Фёдор ворочался, в надежде вновь оседлать отлетающий сон, как лошадку крутящейся перед носом карусели.
Я вылез из палатки.
Несколько мальчишек, бросая любопытные взгляды на наш лагерь, гнали из кишлака вверх по ущелью смешанное стадо низкорослых бурёнок, лохматых бледно-рыжих коз и понурых ишаков, один из которых орал на бегу так, будто его потрошили заживо.
Как ни странно, связь здесь была, и довольно устойчивая. Написал sms Ане, мол, всё хорошо, здоров, вокруг красиво. Проснётся, прочитает и обрадуется.

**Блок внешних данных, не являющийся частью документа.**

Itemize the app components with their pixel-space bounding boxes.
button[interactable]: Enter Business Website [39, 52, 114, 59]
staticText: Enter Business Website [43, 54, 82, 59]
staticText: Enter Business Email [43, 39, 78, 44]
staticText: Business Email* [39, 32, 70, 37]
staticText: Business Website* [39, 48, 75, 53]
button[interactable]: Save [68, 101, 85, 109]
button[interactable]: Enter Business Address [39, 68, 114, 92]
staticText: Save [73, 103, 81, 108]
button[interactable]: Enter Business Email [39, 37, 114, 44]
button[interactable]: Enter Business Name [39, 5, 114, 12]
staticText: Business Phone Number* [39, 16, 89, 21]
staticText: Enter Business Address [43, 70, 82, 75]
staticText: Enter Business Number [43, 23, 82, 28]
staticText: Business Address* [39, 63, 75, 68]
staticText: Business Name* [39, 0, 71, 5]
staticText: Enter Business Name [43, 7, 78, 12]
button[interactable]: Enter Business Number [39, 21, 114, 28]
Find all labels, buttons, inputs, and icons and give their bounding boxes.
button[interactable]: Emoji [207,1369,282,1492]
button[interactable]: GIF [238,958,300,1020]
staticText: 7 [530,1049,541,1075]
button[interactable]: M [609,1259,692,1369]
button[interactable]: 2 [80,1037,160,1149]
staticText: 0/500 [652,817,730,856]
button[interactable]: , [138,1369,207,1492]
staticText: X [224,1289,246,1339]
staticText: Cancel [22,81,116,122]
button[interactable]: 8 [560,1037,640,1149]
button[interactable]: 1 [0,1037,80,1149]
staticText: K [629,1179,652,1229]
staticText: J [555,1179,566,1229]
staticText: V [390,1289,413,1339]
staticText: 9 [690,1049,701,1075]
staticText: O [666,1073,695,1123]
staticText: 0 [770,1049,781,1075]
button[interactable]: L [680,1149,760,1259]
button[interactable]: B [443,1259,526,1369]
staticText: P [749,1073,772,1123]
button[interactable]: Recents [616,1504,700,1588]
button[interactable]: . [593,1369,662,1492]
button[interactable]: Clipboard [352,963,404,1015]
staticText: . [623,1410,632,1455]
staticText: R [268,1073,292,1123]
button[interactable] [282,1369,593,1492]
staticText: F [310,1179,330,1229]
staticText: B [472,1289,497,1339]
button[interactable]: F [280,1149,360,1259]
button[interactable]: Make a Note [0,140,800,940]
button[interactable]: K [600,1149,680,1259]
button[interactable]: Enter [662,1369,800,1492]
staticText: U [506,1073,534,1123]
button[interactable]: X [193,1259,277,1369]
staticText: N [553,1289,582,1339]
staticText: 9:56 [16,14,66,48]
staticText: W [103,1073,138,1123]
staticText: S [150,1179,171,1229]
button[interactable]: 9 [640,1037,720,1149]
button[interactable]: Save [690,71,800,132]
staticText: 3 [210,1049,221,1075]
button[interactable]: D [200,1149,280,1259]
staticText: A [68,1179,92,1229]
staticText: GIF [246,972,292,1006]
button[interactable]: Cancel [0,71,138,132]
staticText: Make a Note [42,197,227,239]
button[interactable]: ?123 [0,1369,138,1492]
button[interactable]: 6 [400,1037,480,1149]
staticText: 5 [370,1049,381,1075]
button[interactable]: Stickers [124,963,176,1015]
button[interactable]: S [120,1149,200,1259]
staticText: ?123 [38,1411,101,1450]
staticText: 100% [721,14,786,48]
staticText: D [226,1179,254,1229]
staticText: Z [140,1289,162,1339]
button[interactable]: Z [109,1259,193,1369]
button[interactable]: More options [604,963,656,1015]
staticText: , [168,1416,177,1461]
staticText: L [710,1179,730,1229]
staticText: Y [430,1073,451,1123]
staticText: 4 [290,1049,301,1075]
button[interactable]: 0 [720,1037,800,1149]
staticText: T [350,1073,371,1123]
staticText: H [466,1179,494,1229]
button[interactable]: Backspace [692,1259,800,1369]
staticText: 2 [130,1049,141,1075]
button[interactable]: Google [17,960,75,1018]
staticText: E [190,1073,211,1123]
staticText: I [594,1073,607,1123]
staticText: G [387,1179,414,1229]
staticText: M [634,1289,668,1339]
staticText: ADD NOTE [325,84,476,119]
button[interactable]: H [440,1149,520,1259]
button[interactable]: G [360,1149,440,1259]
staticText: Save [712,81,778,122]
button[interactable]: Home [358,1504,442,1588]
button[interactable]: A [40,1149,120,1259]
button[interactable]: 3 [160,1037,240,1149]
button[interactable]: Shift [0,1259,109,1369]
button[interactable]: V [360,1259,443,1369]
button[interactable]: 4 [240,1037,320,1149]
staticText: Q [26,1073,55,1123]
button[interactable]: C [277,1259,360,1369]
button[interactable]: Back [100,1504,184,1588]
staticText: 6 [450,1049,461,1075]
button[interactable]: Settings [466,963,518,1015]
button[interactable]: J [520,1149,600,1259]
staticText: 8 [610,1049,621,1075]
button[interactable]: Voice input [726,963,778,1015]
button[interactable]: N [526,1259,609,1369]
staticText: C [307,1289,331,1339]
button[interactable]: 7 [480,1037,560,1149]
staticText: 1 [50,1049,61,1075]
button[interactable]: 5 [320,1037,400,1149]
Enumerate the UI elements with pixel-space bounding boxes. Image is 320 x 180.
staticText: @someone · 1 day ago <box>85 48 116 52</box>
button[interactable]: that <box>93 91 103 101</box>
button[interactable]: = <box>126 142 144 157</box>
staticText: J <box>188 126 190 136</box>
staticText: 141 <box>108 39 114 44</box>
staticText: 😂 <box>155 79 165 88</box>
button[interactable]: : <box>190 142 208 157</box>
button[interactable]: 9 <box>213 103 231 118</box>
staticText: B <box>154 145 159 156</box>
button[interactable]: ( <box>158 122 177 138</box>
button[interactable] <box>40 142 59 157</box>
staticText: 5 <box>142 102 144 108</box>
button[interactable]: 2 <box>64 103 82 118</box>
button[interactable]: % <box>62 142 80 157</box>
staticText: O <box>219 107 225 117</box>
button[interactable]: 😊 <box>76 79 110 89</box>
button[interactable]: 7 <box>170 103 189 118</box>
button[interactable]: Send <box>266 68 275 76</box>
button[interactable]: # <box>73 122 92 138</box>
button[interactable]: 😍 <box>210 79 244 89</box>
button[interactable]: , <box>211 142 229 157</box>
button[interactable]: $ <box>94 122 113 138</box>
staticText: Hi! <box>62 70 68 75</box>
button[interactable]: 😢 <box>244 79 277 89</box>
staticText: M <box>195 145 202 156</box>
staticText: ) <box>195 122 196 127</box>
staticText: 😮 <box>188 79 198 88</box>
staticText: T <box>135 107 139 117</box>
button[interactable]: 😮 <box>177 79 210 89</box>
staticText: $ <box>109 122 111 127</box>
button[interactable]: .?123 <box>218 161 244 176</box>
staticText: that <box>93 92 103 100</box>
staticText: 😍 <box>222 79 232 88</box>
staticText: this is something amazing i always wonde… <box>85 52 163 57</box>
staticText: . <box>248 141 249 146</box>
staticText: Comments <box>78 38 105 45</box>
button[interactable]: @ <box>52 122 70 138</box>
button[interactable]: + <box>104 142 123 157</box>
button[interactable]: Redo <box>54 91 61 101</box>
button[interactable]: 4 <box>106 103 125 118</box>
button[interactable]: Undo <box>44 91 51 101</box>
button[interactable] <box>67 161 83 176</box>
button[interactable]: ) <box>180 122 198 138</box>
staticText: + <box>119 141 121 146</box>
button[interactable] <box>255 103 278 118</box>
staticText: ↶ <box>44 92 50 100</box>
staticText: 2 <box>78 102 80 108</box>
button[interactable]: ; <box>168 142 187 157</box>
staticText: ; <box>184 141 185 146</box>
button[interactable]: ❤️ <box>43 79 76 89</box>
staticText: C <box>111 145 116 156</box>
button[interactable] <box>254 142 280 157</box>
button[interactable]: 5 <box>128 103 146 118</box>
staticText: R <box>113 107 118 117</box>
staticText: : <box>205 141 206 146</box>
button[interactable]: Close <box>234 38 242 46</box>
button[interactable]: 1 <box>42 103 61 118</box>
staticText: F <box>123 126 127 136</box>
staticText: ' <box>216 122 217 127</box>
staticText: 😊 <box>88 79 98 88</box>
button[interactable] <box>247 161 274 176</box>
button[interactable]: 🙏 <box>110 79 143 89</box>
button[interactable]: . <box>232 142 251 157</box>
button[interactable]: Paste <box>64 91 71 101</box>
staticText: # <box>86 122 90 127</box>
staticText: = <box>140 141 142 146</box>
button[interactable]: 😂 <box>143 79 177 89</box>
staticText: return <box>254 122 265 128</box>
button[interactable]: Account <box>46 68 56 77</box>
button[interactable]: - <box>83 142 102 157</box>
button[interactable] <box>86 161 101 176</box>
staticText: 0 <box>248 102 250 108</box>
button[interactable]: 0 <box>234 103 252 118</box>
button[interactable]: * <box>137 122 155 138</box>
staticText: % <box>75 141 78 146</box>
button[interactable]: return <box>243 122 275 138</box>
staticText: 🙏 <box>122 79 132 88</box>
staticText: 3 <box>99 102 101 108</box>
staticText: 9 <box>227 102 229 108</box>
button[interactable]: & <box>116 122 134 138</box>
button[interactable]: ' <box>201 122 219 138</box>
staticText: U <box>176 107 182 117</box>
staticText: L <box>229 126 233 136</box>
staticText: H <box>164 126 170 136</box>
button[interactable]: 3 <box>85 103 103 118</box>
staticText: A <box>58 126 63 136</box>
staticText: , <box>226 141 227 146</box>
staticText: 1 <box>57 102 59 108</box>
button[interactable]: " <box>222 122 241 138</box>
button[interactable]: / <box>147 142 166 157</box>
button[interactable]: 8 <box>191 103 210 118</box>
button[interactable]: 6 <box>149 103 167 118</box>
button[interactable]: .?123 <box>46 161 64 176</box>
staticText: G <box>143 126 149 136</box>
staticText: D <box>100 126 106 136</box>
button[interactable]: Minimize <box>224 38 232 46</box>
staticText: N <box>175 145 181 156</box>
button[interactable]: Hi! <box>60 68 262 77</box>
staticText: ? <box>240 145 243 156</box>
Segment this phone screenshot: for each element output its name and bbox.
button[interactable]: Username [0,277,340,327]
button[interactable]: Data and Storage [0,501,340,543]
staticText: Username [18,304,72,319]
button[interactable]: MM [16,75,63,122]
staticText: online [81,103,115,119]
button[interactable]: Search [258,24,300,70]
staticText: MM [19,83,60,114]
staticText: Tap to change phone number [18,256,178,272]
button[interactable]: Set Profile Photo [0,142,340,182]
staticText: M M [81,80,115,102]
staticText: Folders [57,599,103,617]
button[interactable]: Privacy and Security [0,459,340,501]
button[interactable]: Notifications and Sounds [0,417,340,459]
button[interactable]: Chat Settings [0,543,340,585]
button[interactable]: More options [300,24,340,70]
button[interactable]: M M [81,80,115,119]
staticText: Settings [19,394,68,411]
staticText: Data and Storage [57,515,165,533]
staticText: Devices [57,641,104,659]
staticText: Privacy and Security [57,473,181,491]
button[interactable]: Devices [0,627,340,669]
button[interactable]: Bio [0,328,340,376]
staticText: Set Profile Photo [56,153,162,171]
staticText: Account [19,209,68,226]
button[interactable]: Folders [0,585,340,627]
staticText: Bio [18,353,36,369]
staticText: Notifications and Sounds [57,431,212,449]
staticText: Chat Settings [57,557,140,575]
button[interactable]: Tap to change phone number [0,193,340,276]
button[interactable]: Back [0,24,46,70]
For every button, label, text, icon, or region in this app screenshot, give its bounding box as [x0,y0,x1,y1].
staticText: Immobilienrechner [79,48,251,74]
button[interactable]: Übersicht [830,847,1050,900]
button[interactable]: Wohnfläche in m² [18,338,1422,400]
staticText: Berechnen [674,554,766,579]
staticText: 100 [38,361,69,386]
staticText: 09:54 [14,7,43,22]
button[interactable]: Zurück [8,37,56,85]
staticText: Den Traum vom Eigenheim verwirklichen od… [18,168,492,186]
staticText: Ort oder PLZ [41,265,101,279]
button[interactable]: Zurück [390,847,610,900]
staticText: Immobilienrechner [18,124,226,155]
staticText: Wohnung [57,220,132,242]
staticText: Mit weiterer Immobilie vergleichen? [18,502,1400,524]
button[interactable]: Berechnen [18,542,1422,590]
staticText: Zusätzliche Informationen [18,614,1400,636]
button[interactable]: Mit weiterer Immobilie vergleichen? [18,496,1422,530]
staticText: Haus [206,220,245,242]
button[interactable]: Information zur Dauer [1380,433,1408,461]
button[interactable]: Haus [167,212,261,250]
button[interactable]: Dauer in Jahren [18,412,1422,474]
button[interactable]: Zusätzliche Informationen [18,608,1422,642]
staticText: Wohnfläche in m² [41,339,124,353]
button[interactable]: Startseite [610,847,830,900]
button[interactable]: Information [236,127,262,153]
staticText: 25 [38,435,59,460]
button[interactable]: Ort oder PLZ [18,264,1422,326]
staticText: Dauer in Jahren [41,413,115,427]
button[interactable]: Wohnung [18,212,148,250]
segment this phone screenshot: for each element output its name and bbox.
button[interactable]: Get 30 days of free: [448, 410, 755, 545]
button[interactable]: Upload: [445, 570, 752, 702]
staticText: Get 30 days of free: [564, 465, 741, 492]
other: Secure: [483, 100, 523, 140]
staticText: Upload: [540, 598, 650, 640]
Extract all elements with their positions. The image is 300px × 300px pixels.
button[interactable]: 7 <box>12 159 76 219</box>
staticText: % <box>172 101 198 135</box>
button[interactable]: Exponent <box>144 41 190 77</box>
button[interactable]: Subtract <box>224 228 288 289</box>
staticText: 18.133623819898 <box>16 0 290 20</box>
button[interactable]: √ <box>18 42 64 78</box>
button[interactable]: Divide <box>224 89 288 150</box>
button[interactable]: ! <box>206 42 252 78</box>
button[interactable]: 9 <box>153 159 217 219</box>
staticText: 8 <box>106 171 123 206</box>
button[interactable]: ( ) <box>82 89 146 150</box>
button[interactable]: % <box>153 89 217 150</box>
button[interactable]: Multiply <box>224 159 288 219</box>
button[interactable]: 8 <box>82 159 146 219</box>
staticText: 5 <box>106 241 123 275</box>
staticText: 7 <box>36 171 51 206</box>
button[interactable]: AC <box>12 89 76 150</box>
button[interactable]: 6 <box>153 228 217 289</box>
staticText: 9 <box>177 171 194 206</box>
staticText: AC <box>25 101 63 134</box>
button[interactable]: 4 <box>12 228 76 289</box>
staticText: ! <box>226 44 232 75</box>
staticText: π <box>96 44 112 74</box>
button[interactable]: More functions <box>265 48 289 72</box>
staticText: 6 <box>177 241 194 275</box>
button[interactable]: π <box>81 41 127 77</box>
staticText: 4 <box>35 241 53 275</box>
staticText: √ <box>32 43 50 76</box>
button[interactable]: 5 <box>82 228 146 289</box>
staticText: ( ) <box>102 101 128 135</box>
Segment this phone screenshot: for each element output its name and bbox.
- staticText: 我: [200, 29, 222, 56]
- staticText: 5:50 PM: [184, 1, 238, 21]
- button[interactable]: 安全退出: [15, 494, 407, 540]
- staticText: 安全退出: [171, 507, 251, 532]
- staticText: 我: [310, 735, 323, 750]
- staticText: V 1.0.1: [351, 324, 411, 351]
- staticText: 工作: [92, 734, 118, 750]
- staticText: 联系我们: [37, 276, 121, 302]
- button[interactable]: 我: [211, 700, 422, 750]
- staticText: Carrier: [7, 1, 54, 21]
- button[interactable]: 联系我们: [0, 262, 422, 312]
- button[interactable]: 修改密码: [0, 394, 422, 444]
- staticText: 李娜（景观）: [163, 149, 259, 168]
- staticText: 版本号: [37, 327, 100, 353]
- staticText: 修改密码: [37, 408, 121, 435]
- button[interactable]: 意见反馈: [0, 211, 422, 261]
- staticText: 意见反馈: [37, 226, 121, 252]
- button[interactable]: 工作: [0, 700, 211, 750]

Солнце уже поднялось над горами.
На том берегу реки, выхваченные утренним светом, розовели цветущие кусты, похожие издали на тамариск. Вчера вечером они были в тени, а сейчас мягко сияли россыпью нежного пуха.
Из соседней палатки вылез растрёпанный Сергей.
– На пастбище гонят, – сказал, озирая бредущую по лугу скотину. – Хороший у нас будильник.
Появился Фёдор, так и не догнавший сон с его сладкими чудесами. Сразу принялся готовить завтрак.
– Нет, – откликнулся на мой вопрос, – это не тамариск. Не знаю, как называется. Кажется, что-то из бобовых.
Когда стали звать братию к чаю, выяснилось, что Глеба в палатке нет.
– Ушёл свет ловить, – сказал Вася и восторженно огляделся: – Свет-то сегодня во-о-она какой!
Свет действительно был что надо.
К чаю Фёдор подал обжаренную с луком говядину, купленную вчера на душанбинском базаре.
– Где научился? – Вася проглотил кусок сочного мяса и с уважением причмокнул.
– Мать стряпала в рабочей столовой, – сказал Фёдор.
– Повезло. – Вася вытер лепёшкой губы. – А моя мать была учителем русского языка и литературы. Именно она пристрастила меня к «Rolling Stones» и «Slade».
– Бывает. – Фёдор скорбно вздохнул. – Человек не при своём деле – драма. Я знал одного актёра – он был настолько плох, что ему доверяли роли только на новогодних утренниках. То, что целое поколение новосибирских детей так и не поверило в Деда Мороза, – целиком на его совести.
Сергей опять предпочёл мясу лепёшку, огурец и горсть орехов.
После завтрака Фёдор и Вася с камерами наизготовку устремились вверх по ущелью к природным изваяниям.
Сергей соорудил из своей панамы киргизский колпак в виде перевёрнутого цветка тюльпана, подобрал валявшуюся без дела трекинговую палку – не пригодилась при установке тента – и, одарив меня лучистым взглядом, отправился по склону на гряду.
В памяти заворочался истфак университета – послание Грозного Курбскому: «Встречал ли кто-нибудь честного человека, у которого бы были голубые глаза?» Да и богоотреченная «Тайная тайных, или Аристотелевы врата» предостерегала от доброхотов с голубыми глазами: «Стережися всякого, имуще око зекро».
Зашнуровав потуже берцы, я тоже решил осмотреть окрестности.
Впрочем, далеко отходить от лагеря не следовало – ничего не попишешь: собрался последним – сторожи.
Полез на заросший джангалом склон.
Кусты были густы, но дебри их – пролазны.
Заросли прорезала голая каменистая осыпь. За ней – снова кущи.
Вскоре услышал шум воды и целенаправленно пошёл на звук.
Спугнул рыжий кабаний выводок, порскнувший из-под огромного камня в спасительный джангал.
Поплутав по склону – в кустах по камням и разделявшим их провалам идти по прямой не получалось, – вышел к водопаду, белой струёй летящему с отвесной стены.
Прошёл немного вниз по руслу начинавшегося здесь ручья, но метров через тридцать вода без следа растворилась в камнях.
В зарослях заметил буровато-рыжую козу, быстро и без шума улепетнувшую прочь. То ли отбилась от кишлачного стада, то ли дикий предок – тот, о котором писал Джаред Даймонд, провозглашая первенство плодородного полумесяца над остальными землями Земли.
Вернулся в пустой лагерь. Бросил у кострища прихваченный валежник. Подтянул тент.
Потом отправился вверх по ущелью – в след товарищам.
Не одолел и ста метров, как обнаружил на пологом травянистом склоне лежащего на боку Фёдора. Тот целил камерой с могучим объективом в землю.